** Opening Working data block **
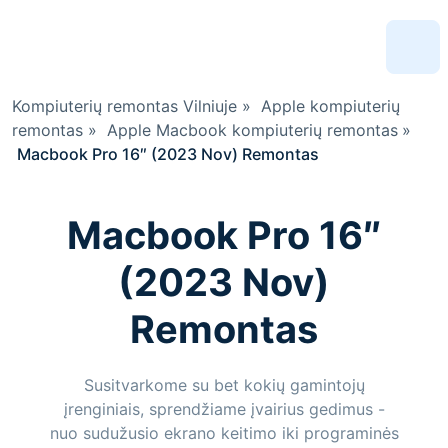
Kompiuterių remontas Vilniuje
»
Apple kompiuterių
remontas
»
Apple Macbook kompiuterių remontas
»
Macbook Pro 16″ (2023 Nov) Remontas
Macbook Pro 16″
(2023 Nov)
Remontas
Susitvarkome su bet kokių gamintojų
įrenginiais, sprendžiame įvairius gedimus -
nuo sudužusio ekrano keitimo iki programinės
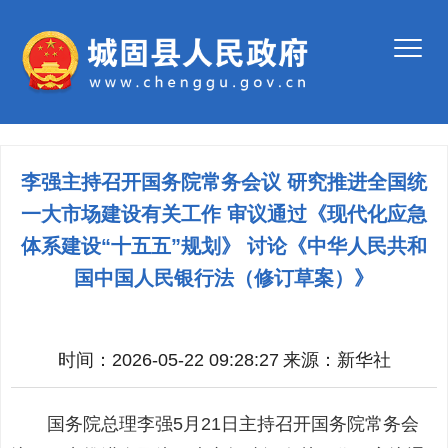
李强主持召开国务院常务会议 研究推进全国统
一大市场建设有关工作 审议通过《现代化应急
体系建设“十五五”规划》 讨论《中华人民共和
国中国人民银行法（修订草案）》
时间：2026-05-22 09:28:27
来源：
新华社
国务院总理李强5月21日主持召开国务院常务会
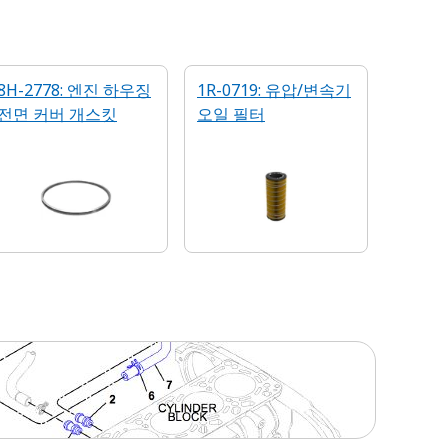
8H-2778: 엔진 하우징
1R-0719: 유압/변속기
전면 커버 개스킷
오일 필터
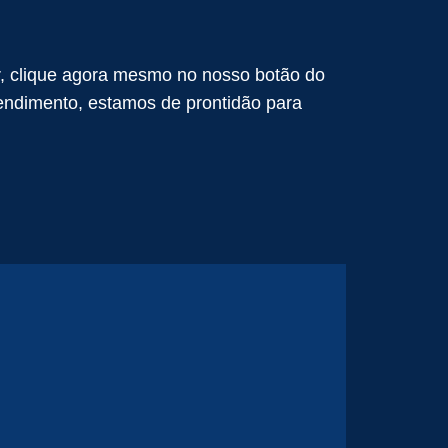
r, clique agora mesmo no nosso botão do
ndimento, estamos de prontidão para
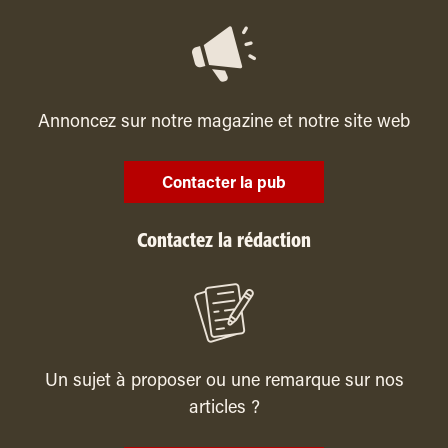
Annoncez sur notre magazine et notre site web
Contacter la pub
Contactez la rédaction
Un sujet à proposer ou une remarque sur nos
articles ?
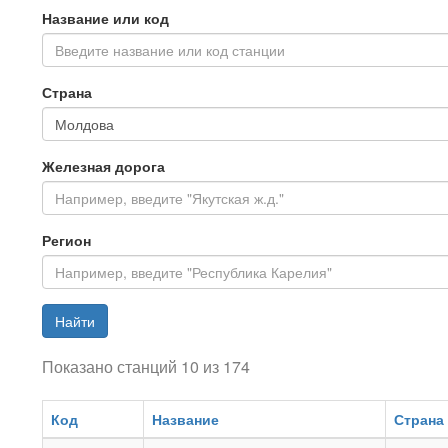
Название или код
Введите название или код станции
Страна
Железная дорога
Регион
Найти
Показано станций 10 из 174
Код
Название
Страна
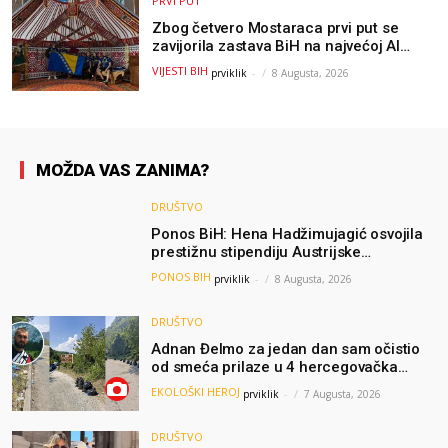
PRVI PUT
Zbog četvero Mostaraca prvi put se
zavijorila zastava BiH na najvećoj AI
olimpijadi, a sada je njihov mentor
VIJESTI BIH
prviklik
-
8 Augusta, 2026
postao član komiteta Međunarodne
olimpijade iz...
MOŽDA VAS ZANIMA?
DRUŠTVO
Ponos BiH: Hena Hadžimujagić osvojila
prestižnu stipendiju Austrijske
akademije nauka, njeno istraživanje
PONOS BIH
prviklik
-
8 Augusta, 2026
moglo bi pomoći djeci širom svijeta
DRUŠTVO
Adnan Đelmo za jedan dan sam očistio
od smeća prilaze u 4 hercegovačka
grada: “Danas nisam čistio samo smeće,
EKOLOŠKI HEROJ
prviklik
-
7 Augusta, 2026
čistio sam sliku o nama”
DRUŠTVO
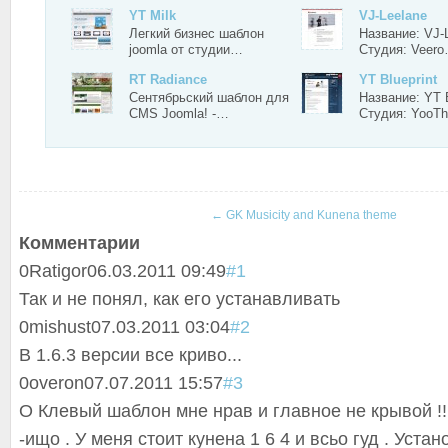
YT Milk
VJ-Leelane
Легкий бизнес шаблон
Название: VJ-
joomla от студии…
Студия: Veer
RT Radiance
YT Blueprint
Сентябрьский шаблон для
Название: YT B
CMS Joomla! -…
Студия: Yoo
←
GK Musicity and Kunena theme
Комментарии
0
Ratigor
06.03.2011 09:49
#1
Так и не понял, как его устанавливать
0
mishust
07.03.2011 03:04
#2
В 1.6.3 версии все криво...
0
overon
07.07.2011 15:57
#3
О Клевый шаблон мне нрав и главное не крывой 
-ищо . У меня стоит кунена 1 6 4 и всьо гуд . Устан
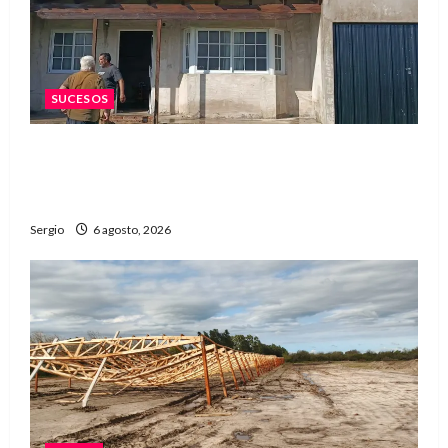
SUCESOS
Una familia de barrio Martín Fierro sufrió la
voladura total del techo de su vivienda tras el
fuerte viento
Sergio
6 agosto, 2026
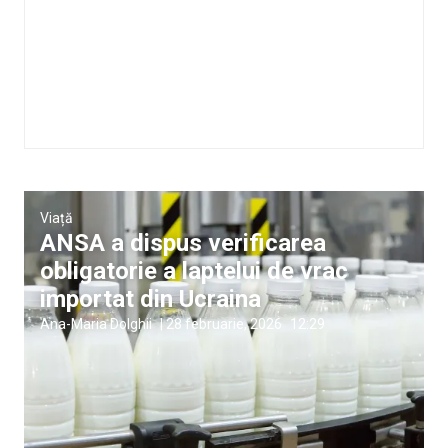
Viață
ANSA a dispus verificarea
obligatorie a laptelui de vrac
importat din Ucraina
Ana-Maria Dolghii
|
28 februarie, 2026
12:29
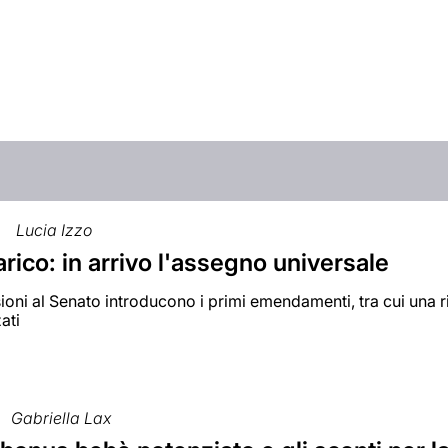
Lucia Izzo
carico: in arrivo l'assegno universale
ni al Senato introducono i primi emendamenti, tra cui una r
ati
Gabriella Lax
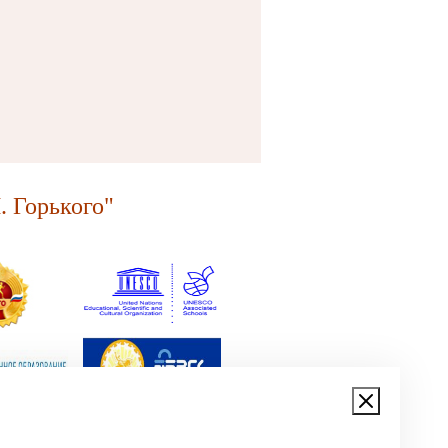
 Горького"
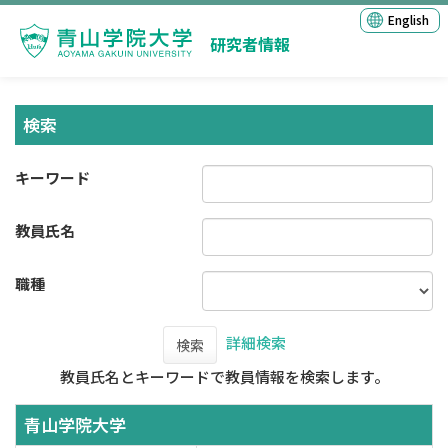
English
研究者情報
検索
キーワード
教員氏名
職種
詳細検索
検索
教員氏名とキーワードで教員情報を検索します。
青山学院大学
** Closing Working data block **
→ **Aim of the task**: Restate each entry word for word; omit the pictures.

→ **Expected output**:
Kompiuterių remontas Vilniuje
»
Apple kompiuterių
remontas
»
Apple Macbook kompiuterių remontas
»
Macbook Pro 16″ (2023 Nov) Remontas
Macbook Pro 16″
(2023 Nov)
Remontas
Susitvarkome su bet kokių gamintojų
įrenginiais, sprendžiame įvairius gedimus -
nuo sudužusio ekrano keitimo iki programinės
李强主持召开国务院常务会议 研究推进全国统
一大市场建设有关工作 审议通过《现代化应急
体系建设“十五五”规划》 讨论《中华人民共和
国中国人民银行法（修订草案）》
时间：2026-05-22 09:28:27
来源：
新华社
国务院总理李强5月21日主持召开国务院常务会
8H-2778: 엔진 하우징
1R-0719: 유압/변속기
전면 커버 개스킷
오일 필터
r, clique agora mesmo no nosso botão do
ndimento, estamos de prontidão para
Annoncez sur notre magazine et notre site web
Contacter la pub
Contactez la rédaction
Un sujet à proposer ou une remarque sur nos
articles ?
Название или код
Введите название или код станции
Страна
Железная дорога
Регион
Найти
Показано станций 10 из 174
Код
Название
Страна
PRVI PUT
Zbog četvero Mostaraca prvi put se
zavijorila zastava BiH na najvećoj AI
olimpijadi, a sada je njihov mentor
VIJESTI BIH
prviklik
-
8 Augusta, 2026
postao član komiteta Međunarodne
olimpijade iz...
MOŽDA VAS ZANIMA?
DRUŠTVO
Ponos BiH: Hena Hadžimujagić osvojila
prestižnu stipendiju Austrijske
akademije nauka, njeno istraživanje
PONOS BIH
prviklik
-
8 Augusta, 2026
moglo bi pomoći djeci širom svijeta
DRUŠTVO
Adnan Đelmo za jedan dan sam očistio
od smeća prilaze u 4 hercegovačka
grada: “Danas nisam čistio samo smeće,
EKOLOŠKI HEROJ
prviklik
-
7 Augusta, 2026
čistio sam sliku o nama”
DRUŠTVO
YT Milk
VJ-Leelane
Легкий бизнес шаблон
Название: VJ-
joomla от студии…
Студия: Veer
RT Radiance
YT Blueprint
Сентябрьский шаблон для
Название: YT B
CMS Joomla! -…
Студия: Yoo
←
GK Musicity and Kunena theme
Комментарии
0
Ratigor
06.03.2011 09:49
#1
Так и не понял, как его устанавливать
0
mishust
07.03.2011 03:04
#2
В 1.6.3 версии все криво...
0
overon
07.07.2011 15:57
#3
О Клевый шаблон мне нрав и главное не крывой 
-ищо . У меня стоит кунена 1 6 4 и всьо гуд . Устан
SUCESOS
Una familia de barrio Martín Fierro sufrió la
voladura total del techo de su vivienda tras el
fuerte viento
Sergio
6 agosto, 2026
Viață
ANSA a dispus verificarea
obligatorie a laptelui de vrac
importat din Ucraina
Ana-Maria Dolghii
|
28 februarie, 2026
12:29
Lucia Izzo
carico: in arrivo l'assegno universale
ni al Senato introducono i primi emendamenti, tra cui una r
ati
Gabriella Lax
 Горького"
English
研究者情報
検索
キーワード
教員氏名
職種
詳細検索
検索
教員氏名とキーワードで教員情報を検索します。
青山学院大学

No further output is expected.